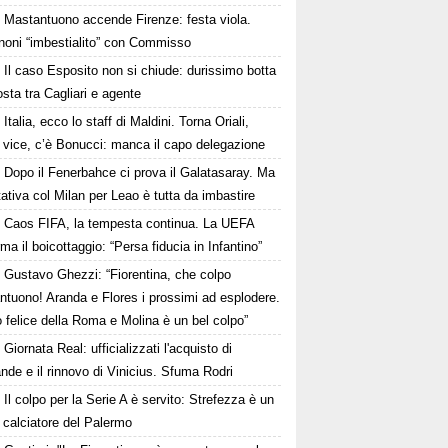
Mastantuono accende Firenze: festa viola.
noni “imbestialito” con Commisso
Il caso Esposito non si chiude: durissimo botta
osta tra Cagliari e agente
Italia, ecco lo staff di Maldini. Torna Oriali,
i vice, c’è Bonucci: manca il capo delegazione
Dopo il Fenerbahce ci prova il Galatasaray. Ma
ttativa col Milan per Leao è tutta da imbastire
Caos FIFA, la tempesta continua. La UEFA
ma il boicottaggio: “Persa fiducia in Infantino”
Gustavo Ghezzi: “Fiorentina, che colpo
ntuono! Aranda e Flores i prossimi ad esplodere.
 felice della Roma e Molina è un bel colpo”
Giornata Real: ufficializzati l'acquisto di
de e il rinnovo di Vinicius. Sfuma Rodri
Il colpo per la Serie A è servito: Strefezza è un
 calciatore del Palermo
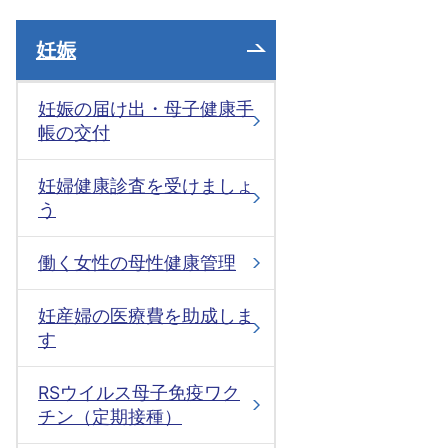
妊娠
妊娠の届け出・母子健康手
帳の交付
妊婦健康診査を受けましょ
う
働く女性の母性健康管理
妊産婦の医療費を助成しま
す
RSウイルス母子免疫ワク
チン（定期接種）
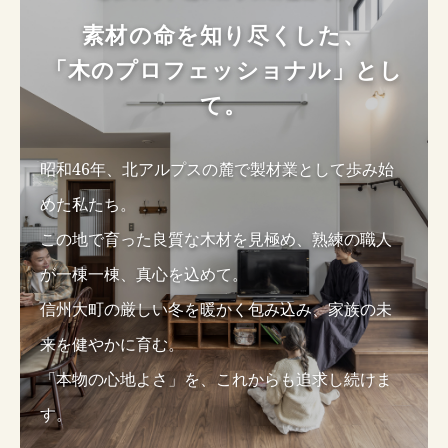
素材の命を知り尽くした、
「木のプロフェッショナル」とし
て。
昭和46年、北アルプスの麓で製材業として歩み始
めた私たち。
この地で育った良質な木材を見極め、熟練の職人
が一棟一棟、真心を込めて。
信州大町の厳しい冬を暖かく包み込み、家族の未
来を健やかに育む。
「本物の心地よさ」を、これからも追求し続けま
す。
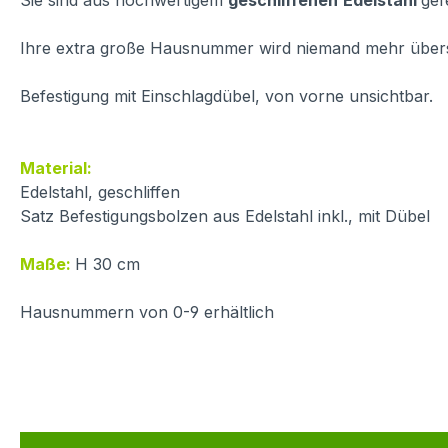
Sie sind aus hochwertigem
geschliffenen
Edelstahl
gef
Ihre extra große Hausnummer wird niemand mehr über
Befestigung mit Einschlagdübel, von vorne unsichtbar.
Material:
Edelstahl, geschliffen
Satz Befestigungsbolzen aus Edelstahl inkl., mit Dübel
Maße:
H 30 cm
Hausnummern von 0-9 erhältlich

+++

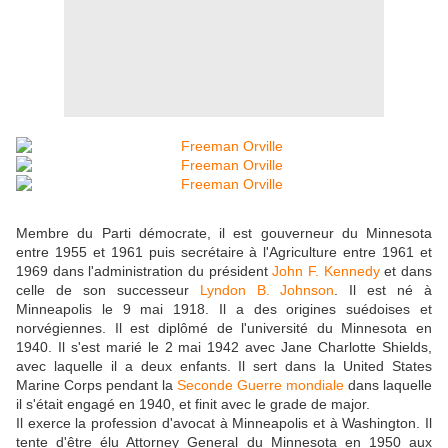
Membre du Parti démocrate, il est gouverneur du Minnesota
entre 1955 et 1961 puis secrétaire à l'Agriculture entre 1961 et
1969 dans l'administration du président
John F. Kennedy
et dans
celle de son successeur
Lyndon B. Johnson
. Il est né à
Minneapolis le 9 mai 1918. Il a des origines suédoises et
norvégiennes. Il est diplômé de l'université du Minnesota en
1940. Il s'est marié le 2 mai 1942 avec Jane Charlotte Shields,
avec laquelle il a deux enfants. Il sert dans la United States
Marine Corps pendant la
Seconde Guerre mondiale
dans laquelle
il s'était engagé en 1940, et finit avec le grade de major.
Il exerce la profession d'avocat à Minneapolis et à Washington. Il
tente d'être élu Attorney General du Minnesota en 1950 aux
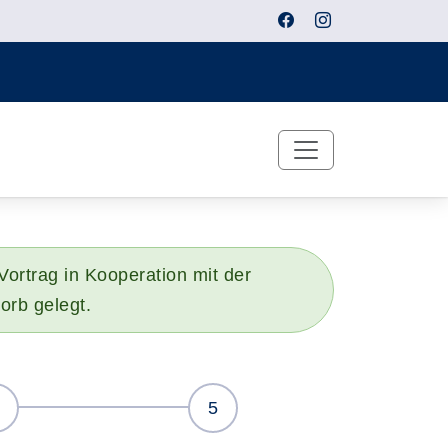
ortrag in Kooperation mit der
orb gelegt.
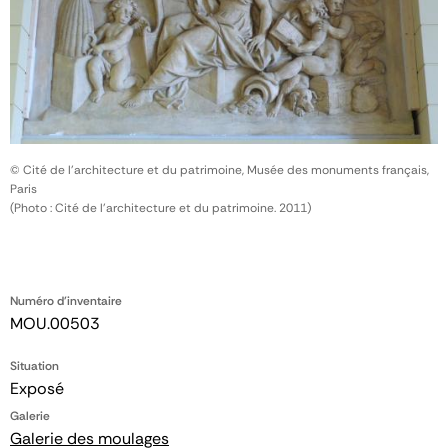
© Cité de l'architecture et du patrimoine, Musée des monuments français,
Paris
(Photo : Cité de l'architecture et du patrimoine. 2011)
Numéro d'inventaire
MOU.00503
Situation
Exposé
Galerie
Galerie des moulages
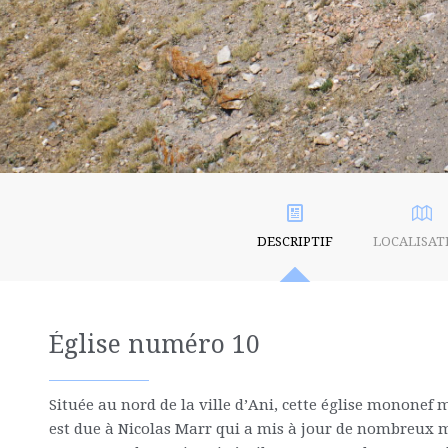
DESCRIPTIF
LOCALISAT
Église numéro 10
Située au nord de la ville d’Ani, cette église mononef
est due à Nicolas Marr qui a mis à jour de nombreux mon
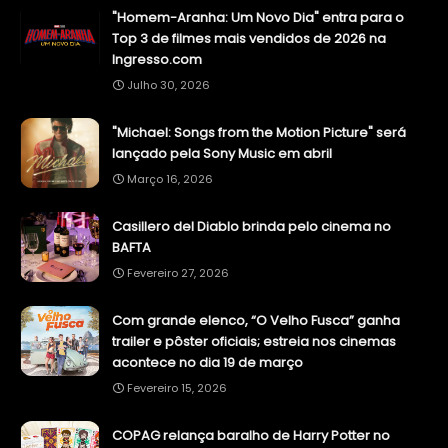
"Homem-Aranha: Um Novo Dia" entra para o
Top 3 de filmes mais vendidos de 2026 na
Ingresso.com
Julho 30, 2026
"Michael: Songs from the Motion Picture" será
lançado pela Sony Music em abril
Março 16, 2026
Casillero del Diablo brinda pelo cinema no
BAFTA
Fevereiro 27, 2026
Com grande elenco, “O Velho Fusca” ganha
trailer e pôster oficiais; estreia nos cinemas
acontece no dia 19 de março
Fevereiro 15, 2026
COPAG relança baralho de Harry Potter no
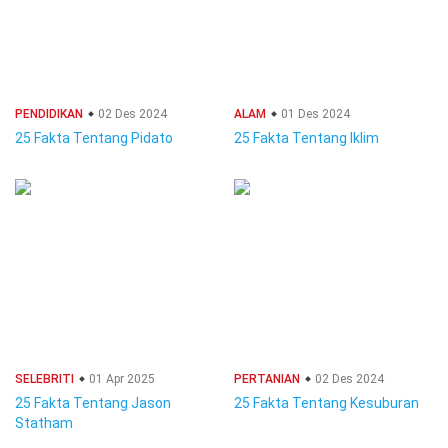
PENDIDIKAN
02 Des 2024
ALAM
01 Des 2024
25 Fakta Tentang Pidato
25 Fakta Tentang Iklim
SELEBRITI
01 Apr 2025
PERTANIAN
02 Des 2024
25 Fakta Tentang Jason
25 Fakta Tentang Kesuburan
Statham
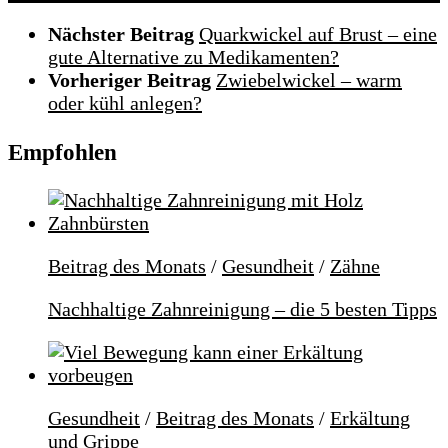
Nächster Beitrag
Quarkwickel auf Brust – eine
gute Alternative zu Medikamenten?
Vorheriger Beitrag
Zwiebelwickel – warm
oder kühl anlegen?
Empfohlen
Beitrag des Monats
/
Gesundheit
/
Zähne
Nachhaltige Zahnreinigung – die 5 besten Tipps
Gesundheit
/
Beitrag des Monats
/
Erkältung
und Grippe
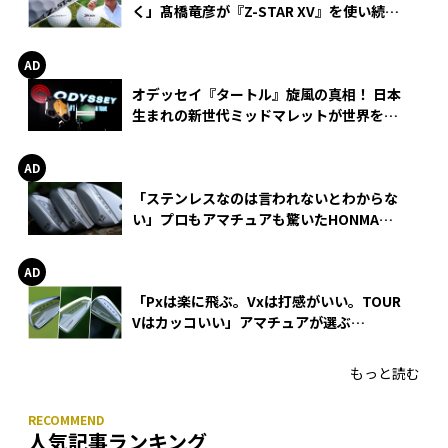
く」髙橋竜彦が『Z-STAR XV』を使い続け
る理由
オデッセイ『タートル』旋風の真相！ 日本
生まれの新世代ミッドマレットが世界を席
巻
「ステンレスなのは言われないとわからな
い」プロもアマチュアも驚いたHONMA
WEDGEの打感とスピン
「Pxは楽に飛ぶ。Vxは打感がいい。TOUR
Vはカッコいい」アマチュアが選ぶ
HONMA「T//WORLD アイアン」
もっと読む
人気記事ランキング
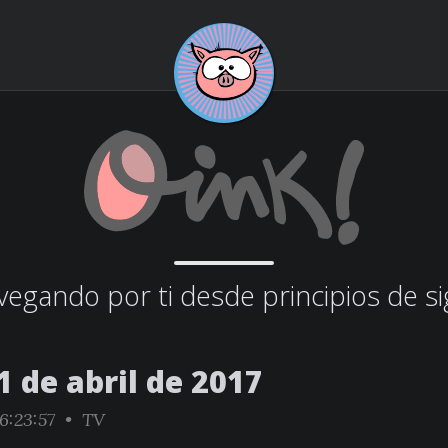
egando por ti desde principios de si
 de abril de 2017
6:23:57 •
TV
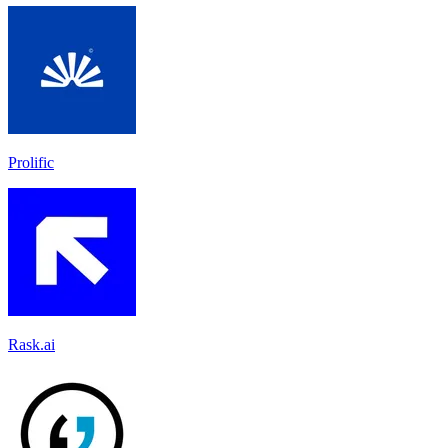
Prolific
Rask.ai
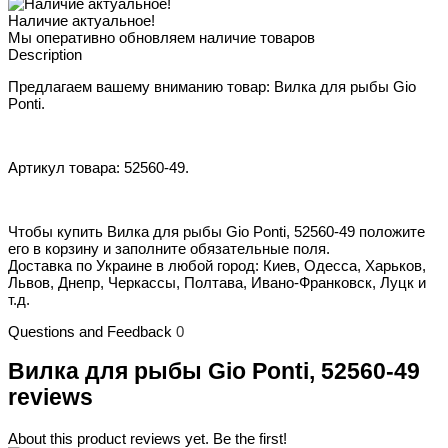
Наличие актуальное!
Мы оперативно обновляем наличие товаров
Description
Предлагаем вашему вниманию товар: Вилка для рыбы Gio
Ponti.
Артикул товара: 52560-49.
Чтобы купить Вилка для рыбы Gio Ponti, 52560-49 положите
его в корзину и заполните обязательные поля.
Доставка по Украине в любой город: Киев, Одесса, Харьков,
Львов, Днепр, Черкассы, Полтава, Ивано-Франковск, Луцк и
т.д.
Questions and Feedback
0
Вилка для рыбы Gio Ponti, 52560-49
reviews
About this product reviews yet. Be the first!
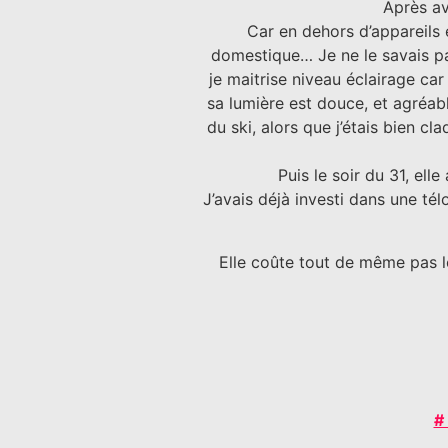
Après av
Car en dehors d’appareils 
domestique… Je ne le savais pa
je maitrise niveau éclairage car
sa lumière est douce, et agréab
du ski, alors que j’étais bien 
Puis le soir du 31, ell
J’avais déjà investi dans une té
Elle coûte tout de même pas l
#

+++

• [Required work]:
Output the lines above exactly, but only those between the line holding "Mastantuono accende Firenze: festa viola." and the line holding "Caos FIFA, la tempesta continua. La UEFA", inclusive.

• [Result of this exercise]:
Mastantuono accende Firenze: festa viola.
noni “imbestialito” con Commisso
Il caso Esposito non si chiude: durissimo botta
osta tra Cagliari e agente
Italia, ecco lo staff di Maldini. Torna Oriali,
i vice, c’è Bonucci: manca il capo delegazione
Dopo il Fenerbahce ci prova il Galatasaray. Ma
ttativa col Milan per Leao è tutta da imbastire
Caos FIFA, la tempesta continua. La UEFA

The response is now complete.